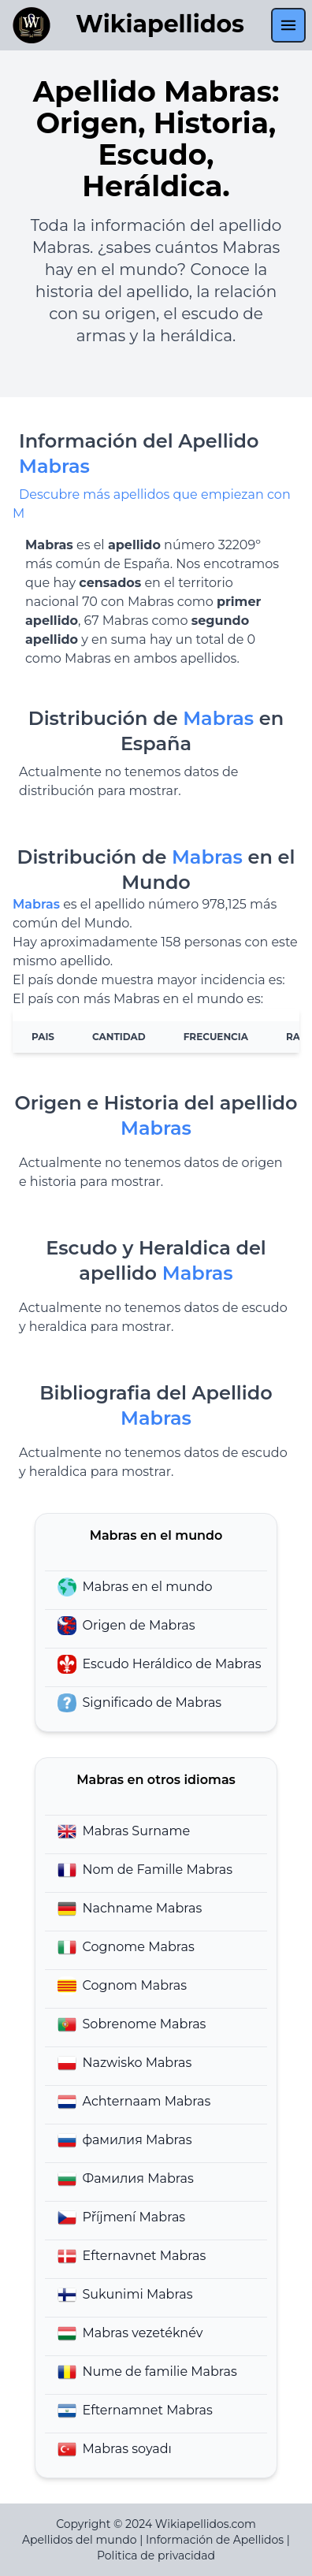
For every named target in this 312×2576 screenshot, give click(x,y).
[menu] (288, 25)
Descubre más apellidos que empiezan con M (152, 504)
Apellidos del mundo (79, 2540)
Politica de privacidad (156, 2555)
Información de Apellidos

§ **What you need to do**
An exact repetition of the listing is needed, with the pictures dropped.

§ **Solution for this exercise**
For every named target in this 312×2576 screenshot, give click(x,y).
[menu] (288, 25)
Descubre más apellidos que empiezan con M (152, 504)
Apellidos del mundo (79, 2540)
Politica de privacidad (156, 2555)
Información de Apellidos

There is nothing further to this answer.